Well, here's the thing: smokers are addicts, and a lot of them tend to be found on the lower end of the income scale. What good is expanding health care for poor kids if their single mother--who's just barely not getting by as it is--now has to come up with an additional $40 a month for her habit? And please don't use the excuse that higher-priced cigarettes will convince smokers to quit. That's the sort of logic that non-addicts come up with. Addiction isn't logical. When you're in the grip of it, it's your top priority. You will do what it takes to feed it. You will not quit until you are ready to quit. I smoked for years when I couldn't afford it. I quit because I was ready to quit, and while it was nice to have the extra money in my pocket, it wasn't the reason I did it. I don't know anyone who quit smoking for purely financial reasons. My brother claims to have done just that, but I think the fact that he quit right about the time he started living with a non-smoker who would play with his weenie had just as much, if not more, to do with it.
And even if the price of cigarettes did affect their consumption, financially punishing a specific class of people for their lifestyle choices is insulting and should be recognized for the bigotry that it is. Everyone has vices that reduce their quality of life. Unless you slavishly adhere to a healthy and balanced diet, avoid alcohol and trans fats, regularly exercise, eschew a stressful career and lifestyle, avoid a sedentary life, don't engage in activities that carry a disproportionate risk of injury and abstain from sex (which always carries some risk of STD transmission, no matter how you do it), please don't try to force other people to lead a healthier life. Of course, you can always make the innocent-victim-of-second-hand-smoke argument, but there's plenty of evidence to suggest that the dangers of second-hand smoke to healthy adults are dramatically overstated.
Finally, although I'm sure that some kids who would have qualified for this expanded health care would have needed it because White Trash Mom and Deadbeat Dad insist on smoking two packs a day inside their double-wide with all of the windows closed, cigarette smoke is not the only reason that kids get sick and need health care! Childhood obesity is supposed to be an epidemic, so why didn't this measure include a tax on potato chips and McDonald's? I might work in the video game industry, but I'll be the first to admit that it's not the healthiest thing in the world for a kid to sit on his ass for five hours a day playing video games, so how about a $10 surcharge for every video game sold in Oregon? There's ample evidence that a vegan diet can be extremely unhealthy for children. How about a tax on all foods that aren't meat or animal-derived? (If this is too broad, we can just tax patchouli oil and hacky sacks, or start kicking hippies in the nuts so they can't reproduce.)
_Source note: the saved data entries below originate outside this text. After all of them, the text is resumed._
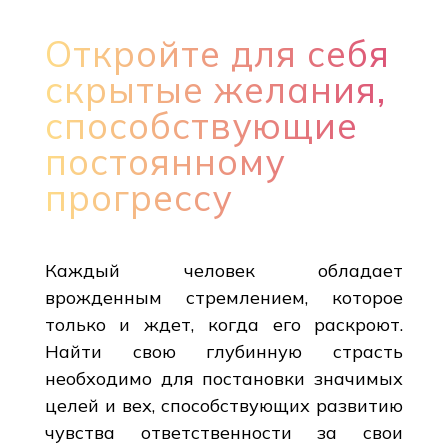
Откройте для себя
скрытые желания,
способствующие
постоянному
прогрессу
Каждый человек обладает
врожденным стремлением, которое
только и ждет, когда его раскроют.
Найти свою глубинную страсть
необходимо для постановки значимых
целей и вех, способствующих развитию
чувства ответственности за свои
Here's the reason why: because the Oregon legislators who pushed for this bill know that nicotine is one of the most powerfully addictive drugs in the world. They don't want to stop Big Tobacco from pushing drugs, they're just the pimps who want a cut of the profits. I'm glad that this bill went down in flames, and I hope that the Legislature finds a fairer and more reasonable way to extend health care to those who need it most.
babyblue:
Bravo. Couldn't have said it better myself. I'm almost always afraid to vote yes on any measure, unless it's modifying or repealing an already existing one, like Measure 49. Never know what those bastard legislators will try to sneak by.